The Island’s Medical Officer of Health is worried about the quality, effectiveness and safety of the new craze for smokers – products that are not yet regulated and have been reported to contain recognised cancer-causing substances as well as chemicals close to anti-freeze, which are especially harmful to people with asthma.
Dr Susan Turnbull said: “The concentration of nicotine varies from product to product, as do the other chemicals which generate or make up the emissions from the products. At present there is no quality assurance. It is open to the manufacturers of these products to seek regulatory approval as a quality-assured, effective smoking cessation product but none has done so as yet.
“Because they do not contain the same range of cancer-causing chemicals as the tar of conventional cigarettes, most people assume they would be less risky overall to health than conventional smoking. This may prove to be true, but only time will tell.”
“The adverse effects of nicotine use are well understood but the medium and long term effects of all the other chemicals in e-cig vapour will only become fully apparent with time. It is still a relatively new type of chemical exposure.”

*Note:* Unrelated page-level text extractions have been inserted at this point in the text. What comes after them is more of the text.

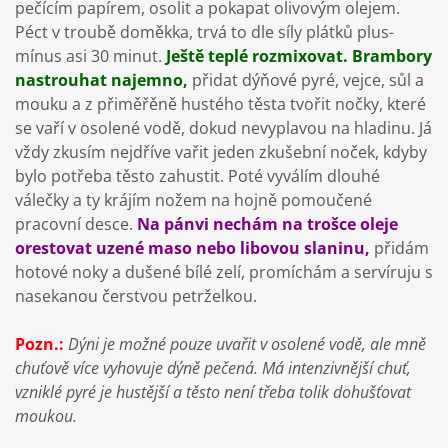
pečícím papírem, osolit a pokapat olivovým olejem.
Péct v troubě doměkka, trvá to dle síly plátků plus-
mínus asi 30 minut.
Ještě teplé rozmixovat. Brambory
nastrouhat najemno,
přidat dýňové pyré, vejce, sůl a
mouku a z přiměřěně hustého těsta tvořit nočky, které
se vaří v osolené vodě, dokud nevyplavou na hladinu. Já
vždy zkusím nejdříve vařit jeden zkušební noček, kdyby
bylo potřeba těsto zahustit. Poté vyválím dlouhé
válečky a ty krájím nožem na hojně pomoučené
pracovní desce.
Na pánvi nechám na trošce oleje
orestovat uzené maso nebo libovou slaninu,
přidám
hotové noky a dušené bílé zelí, promíchám a servíruju s
nasekanou čerstvou petrželkou.
Pozn.:
Dýni je možné pouze uvařit v osolené vodě, ale mně
chuťově více vyhovuje dýně pečená. Má intenzivnější chuť,
vzniklé pyré je hustější a těsto není třeba tolik dohušťovat
moukou.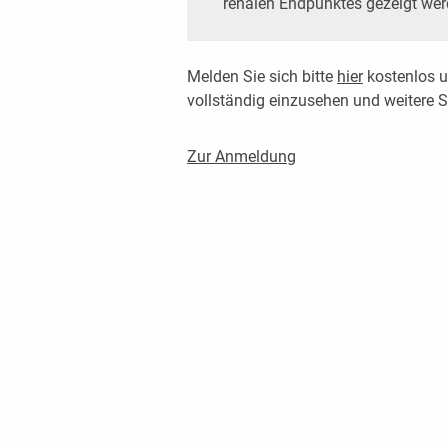
renalen Endpunktes gezeigt wer
Melden Sie sich bitte
hier
kostenlos u
vollständig einzusehen und weitere
Zur Anmeldung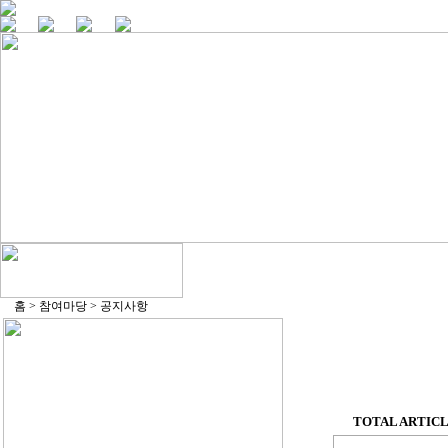
홈 > 참여마당 > 공지사항
TOTAL ARTICLE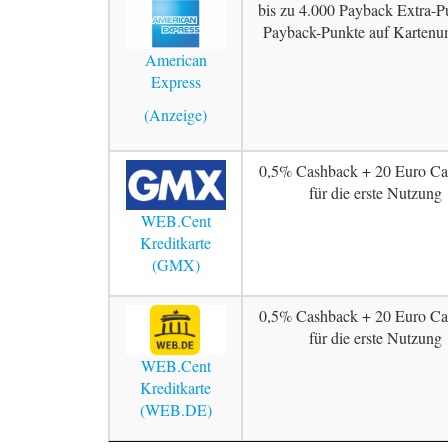
bis zu 4.000 Payback Extra-P
Payback-Punkte auf Kartenu
American
Express
0,5% Cashback + 20 Euro Ca
für die erste Nutzung
WEB.Cent
Kreditkarte
(GMX)
0,5% Cashback + 20 Euro Ca
für die erste Nutzung
WEB.Cent
Kreditkarte
(WEB.DE)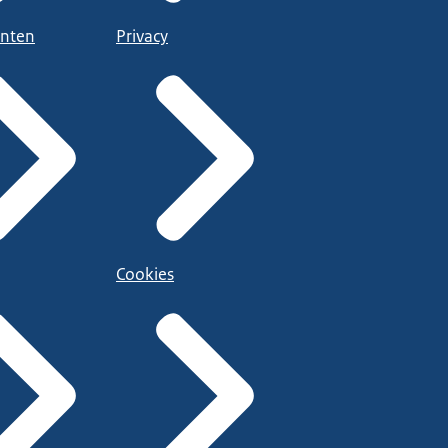
nten
Privacy
Cookies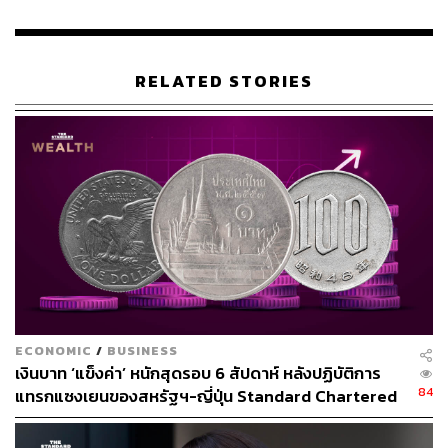
RELATED STORIES
ECONOMIC
/
BUSINESS
เงินบาท ‘แข็งค่า’ หนักสุดรอบ 6 สัปดาห์ หลังปฏิบัติการ
84
แทรกแซงเยนของสหรัฐฯ-ญี่ปุ่น Standard Chartered
เปิดเป้าสิ้นปีนี้จ่อแข็งต่อแตะ 32.50 บาทต่อดอลลาร์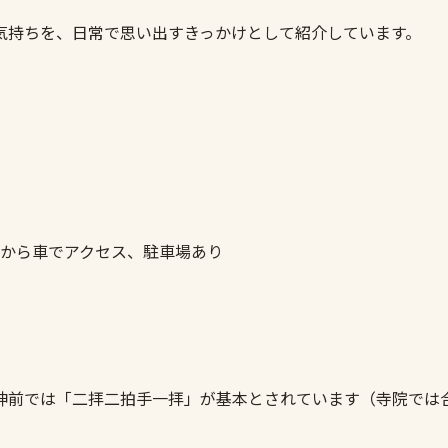
気持ちを、日常で思い出すきっかけとして紹介しています。
面から車でアクセス、駐車場あり
神前では「二拝二拍手一拝」が基本とされています（寺院では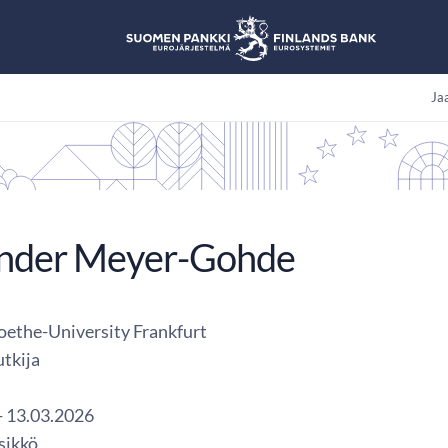
Jaa
nder Meyer-Gohde
ethe-University Frankfurt
utkija
- 13.03.2026
sikkö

The number of people puffing away on battery-powered e-cigarettes has grown considerably and new stats show that more teens are picking up an e-cigarette habit in the US than a tobacco one because they think they are cool and better for you.

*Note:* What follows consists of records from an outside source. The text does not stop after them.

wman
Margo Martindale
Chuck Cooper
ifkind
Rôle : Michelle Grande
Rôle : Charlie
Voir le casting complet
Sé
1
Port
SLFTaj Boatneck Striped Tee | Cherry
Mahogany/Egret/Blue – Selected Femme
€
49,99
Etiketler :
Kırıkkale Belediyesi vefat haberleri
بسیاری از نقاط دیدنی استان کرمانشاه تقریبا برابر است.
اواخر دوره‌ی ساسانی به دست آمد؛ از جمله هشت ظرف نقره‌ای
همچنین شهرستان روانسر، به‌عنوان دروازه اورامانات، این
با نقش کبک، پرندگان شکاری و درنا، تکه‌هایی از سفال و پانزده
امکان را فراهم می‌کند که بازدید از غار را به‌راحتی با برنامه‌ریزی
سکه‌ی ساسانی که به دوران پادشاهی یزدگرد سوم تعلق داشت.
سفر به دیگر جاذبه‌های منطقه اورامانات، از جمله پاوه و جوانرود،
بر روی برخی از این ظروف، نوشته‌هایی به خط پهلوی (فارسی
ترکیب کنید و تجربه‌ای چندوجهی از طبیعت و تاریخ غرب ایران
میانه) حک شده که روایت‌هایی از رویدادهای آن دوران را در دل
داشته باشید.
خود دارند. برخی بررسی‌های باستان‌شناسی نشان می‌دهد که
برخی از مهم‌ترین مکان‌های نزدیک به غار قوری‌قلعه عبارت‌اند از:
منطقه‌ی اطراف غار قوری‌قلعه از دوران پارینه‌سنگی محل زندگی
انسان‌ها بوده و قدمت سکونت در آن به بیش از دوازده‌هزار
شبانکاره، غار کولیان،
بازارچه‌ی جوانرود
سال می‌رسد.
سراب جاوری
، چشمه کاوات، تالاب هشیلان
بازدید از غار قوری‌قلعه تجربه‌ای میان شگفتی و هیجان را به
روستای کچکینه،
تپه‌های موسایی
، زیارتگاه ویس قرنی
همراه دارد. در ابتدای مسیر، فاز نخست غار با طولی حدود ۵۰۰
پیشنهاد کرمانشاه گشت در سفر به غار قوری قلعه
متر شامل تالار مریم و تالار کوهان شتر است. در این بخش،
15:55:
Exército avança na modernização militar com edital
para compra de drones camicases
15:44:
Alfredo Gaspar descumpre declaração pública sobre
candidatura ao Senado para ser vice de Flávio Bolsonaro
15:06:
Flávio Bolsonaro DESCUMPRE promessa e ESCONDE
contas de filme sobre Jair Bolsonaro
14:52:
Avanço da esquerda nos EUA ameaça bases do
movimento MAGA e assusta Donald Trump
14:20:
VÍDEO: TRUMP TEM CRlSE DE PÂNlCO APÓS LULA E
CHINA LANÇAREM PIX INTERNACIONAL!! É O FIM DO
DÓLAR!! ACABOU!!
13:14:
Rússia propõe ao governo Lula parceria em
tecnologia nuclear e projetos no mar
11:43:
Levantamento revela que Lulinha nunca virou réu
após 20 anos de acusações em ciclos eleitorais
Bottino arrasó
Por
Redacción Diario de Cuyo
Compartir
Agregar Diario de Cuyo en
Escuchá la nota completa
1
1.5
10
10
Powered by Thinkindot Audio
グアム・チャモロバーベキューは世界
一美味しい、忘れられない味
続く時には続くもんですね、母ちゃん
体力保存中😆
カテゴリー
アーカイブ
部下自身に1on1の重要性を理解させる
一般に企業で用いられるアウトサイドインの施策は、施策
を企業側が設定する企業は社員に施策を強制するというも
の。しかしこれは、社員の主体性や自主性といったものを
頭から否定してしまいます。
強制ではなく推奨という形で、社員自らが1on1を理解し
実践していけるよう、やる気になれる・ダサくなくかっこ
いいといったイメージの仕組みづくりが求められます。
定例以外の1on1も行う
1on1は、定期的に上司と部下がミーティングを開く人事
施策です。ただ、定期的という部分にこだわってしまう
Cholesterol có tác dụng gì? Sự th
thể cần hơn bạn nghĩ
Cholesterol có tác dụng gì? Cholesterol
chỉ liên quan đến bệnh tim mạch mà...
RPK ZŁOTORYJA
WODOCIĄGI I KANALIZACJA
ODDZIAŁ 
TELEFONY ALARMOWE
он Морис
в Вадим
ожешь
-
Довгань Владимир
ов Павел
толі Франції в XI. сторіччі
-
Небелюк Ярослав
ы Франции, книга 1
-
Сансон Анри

Dr Susan Turnbull is concerned they are creating a new generation of nicotine addicts and are “re-normalising” smoking.
The atomisers mimic cigarettes and some even light up to look like the real thing. They have a heating coil inside that heats up the liquid nicotine stored in a cartridge. Smokers inhale the vapour but the smoke that comes off them is mainly water vapour.
But there have also been concerns about e-cigarettes leaking and the effect the unexpectedly high doses of nicotine have on people with heart disease.
Dr Turnbull says smokers are around four times more likely to stop smoking if they use a licensed stop-smoking product like a nicotine replacement patch instead and get support to help them stop.